**ABOUT THIS EXERCISE**: Please give back only the lines below from the one containing "works with approximately" to the one containing "uth Programme, a", each repeated word for word, both ends included.

....................

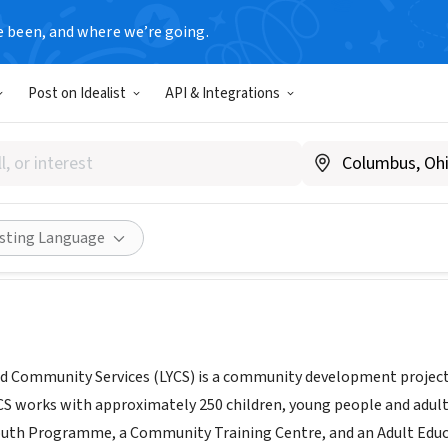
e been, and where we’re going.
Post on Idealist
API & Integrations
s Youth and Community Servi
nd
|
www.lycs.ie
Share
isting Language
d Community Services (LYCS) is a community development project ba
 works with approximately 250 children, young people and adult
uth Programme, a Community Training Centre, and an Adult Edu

....................

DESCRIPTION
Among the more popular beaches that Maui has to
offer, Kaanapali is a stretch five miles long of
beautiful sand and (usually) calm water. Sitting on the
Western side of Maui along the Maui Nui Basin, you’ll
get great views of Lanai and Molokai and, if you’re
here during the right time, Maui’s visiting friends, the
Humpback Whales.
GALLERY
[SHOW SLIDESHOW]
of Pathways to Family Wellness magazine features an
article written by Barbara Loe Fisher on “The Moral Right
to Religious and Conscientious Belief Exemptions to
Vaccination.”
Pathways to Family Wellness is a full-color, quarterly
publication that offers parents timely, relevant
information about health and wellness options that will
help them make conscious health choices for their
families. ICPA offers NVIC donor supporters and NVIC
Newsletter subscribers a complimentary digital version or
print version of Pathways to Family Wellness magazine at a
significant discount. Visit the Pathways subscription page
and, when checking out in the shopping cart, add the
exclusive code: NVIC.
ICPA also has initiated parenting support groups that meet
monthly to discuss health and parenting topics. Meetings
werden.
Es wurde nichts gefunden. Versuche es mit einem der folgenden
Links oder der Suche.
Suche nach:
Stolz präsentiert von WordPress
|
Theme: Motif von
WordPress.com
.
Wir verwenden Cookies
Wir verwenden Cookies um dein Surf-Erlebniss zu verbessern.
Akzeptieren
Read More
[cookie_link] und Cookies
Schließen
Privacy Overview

....................

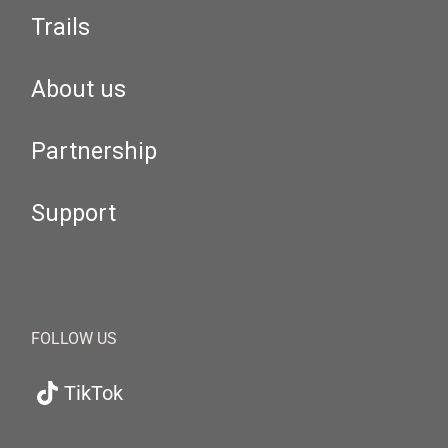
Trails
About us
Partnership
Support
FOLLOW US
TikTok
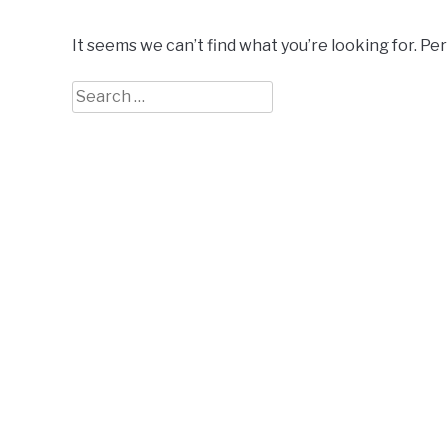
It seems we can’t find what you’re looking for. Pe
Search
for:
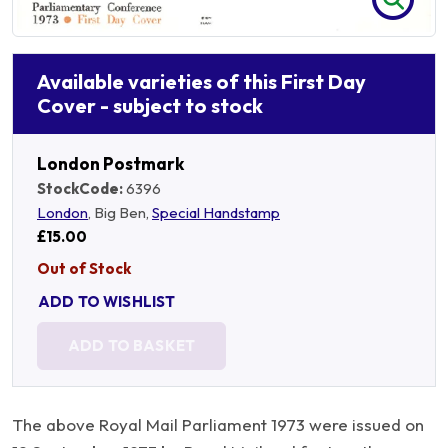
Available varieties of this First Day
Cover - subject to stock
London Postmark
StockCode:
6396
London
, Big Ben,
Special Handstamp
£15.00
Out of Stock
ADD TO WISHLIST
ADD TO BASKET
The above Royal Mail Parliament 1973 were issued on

....................

**SOLUTION TO THE PROBLEM**:
 works with approximately 250 children, young people and adult
uth Programme, a Community Training Centre, and an Adult Edu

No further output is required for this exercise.